RN: “Patient in room 10 wants tylenol and none is ordered. Can you order some?”

MD: “Yeah, sure”.

6:50 – *Admission pager* Admit from ED. Room 3. Intractable abdominal pain. MD: (God damn it…)


MD: “So what brings you to the hospital?”

Room 3: (half asleep) “I’m having horrible abdominal pain, doc! It’s like 12 out of 10! It’s all over! I can’t eat! I’m vomiting a lot!”

(Empty food wrappers noticed on bedside table)

MD: “Were you able to eat any of that?”

Room 3: “No, I tried. But couldn’t keep it down. My pain is so bad right now!”

(Review chart: Patient admitted multiple times a month for same complaint. Extensive work up shows nothing. Patient frequently demands IV pain medications)

MD: “Ok, well, we will bring you in and watch you for a day or two.”

Room 3: “Can you tell the nurse to bring me more IV pain meds?” (eyes still closed)

MD: “We will give you pills while you are here…”

Room 3: “But I’m so nauseous! I need IV!”

MD: “We will give you anti-nausea medications”

Room 3: “But pills don’t work for me! I’m in so much pain!” (eyes still closed, covers over them, stretched out comfortably)

MD: “I’m not giving you IV at this time. We can re-evaluate later”


Room 4: “Doc, why can’t I have IV pain medicatons?! My pain is so severe! My back hurts so badly! These beds are so uncomfortable!”

MD: “Do you have back pain normally?”

Room 4: “Yeah”

MD: “And what do you take at home?”

Room 4: “Well, nothing. Or tylenol.”

MD: “Then why do you need IV pain meds here?”

Room 4: “Well, because these beds are uncomfortable and my pain is worse here. I just need a pain shot, doc! Just give me one pain shot and I will keep with the pills.”

MD: “IV narcotics are not indicated for chronic low back pain”

Room 4: “But you don’t understand! My pain is 12 out of 10! I can’t get comfortable! Just one shot! Please! (breakfast tray in front of patient, half gone already)

MD: “No.
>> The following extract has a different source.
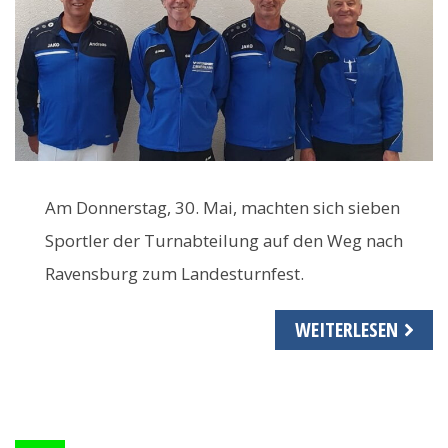
Am Donnerstag, 30. Mai, machten sich sieben
Sportler der Turnabteilung auf den Weg nach
Ravensburg zum Landesturnfest.
WEITERLESEN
You need to get up and walk around.”

Room 4: “But it’s hard for me to get up” (BMI 42 with 8 self-inflicted co-morbidities)

MD: “We will have physical therapy help you. Otherwise, your blood pressure seems to be improving, your blood sugars have gone down, your oxygen requirement is going down with treatment of your pneumonia, we have arranged for home health care to come to your house and assist you with medication management and daily activities (which you have no excuse to not be able to do at the age of 43), we have set up a primary care physician for you, and we have started the approval process for medicaid (as you seem to be unable or unwilling to do this for yourself and have no insurance). Is there anything else we can help you with?

Room 4: “But I really just need a pain shot!” (MD leaves room)


Room 7: “My sickle cell pain is horrible!! I need more IV dilaudid!” (playing on cell phone with multiple food trays on table and TV blasting)

MD: “You have been here for 4 days, your labs are improving, you are eating and drinking fine. I am not increasing your IV narcotics. In fact, starting tomorrow, we will begin weaning your medications down.”

Room 7: “But I’m still having my sickle cell pain! It’s horrible! I can’t sleep or eat or ‘nothin! You don’t understand! You don’t know! No one treats me fairly here! If I don’t get more pain medications, I’m going to leave!”

MD: (Please God, Please leave! Please leave! Please leave! Go verbally assault someone else! Dear God, please let them leave!) “Well, I’m sorry you feel that way. But we are going to be sticking with your pain plan and will start weaning you down tomorrow. If you feel that you would be better served somewhere else, you are more than welcome to leave whenever you would like.”

Room 7: “I’ll think about it” (Never leaves)


Room 9 (62 year old patient that is neurologically devastated from massive stroke with progressive multiple sclerosis and intractable seizures. Baseline activity is breathing, random eye movements, and occasional sighs)

MD: “How are things today?”

Room 9 family member: “Doctor, I have some concerns.”

MD: (Christ…what now…) “Ok”

Room 9 family member: “I’ve been noticing that my (insert mother, father, son, daughter, niece, grandmother, or next door neighbor) has been having some occasional twitching in their arm. And then I notice that their blood pressure will go reeeaaallllyyy high for a little bit and then go back down. And then occasionally they cough. What is that?”

MD: “How high is the blood pressure?”

Room 9 family member: “Like the top number is like 150!”

MD: (……) “I do not think I have a definitive answer for you right now, but we will keep an eye on it.”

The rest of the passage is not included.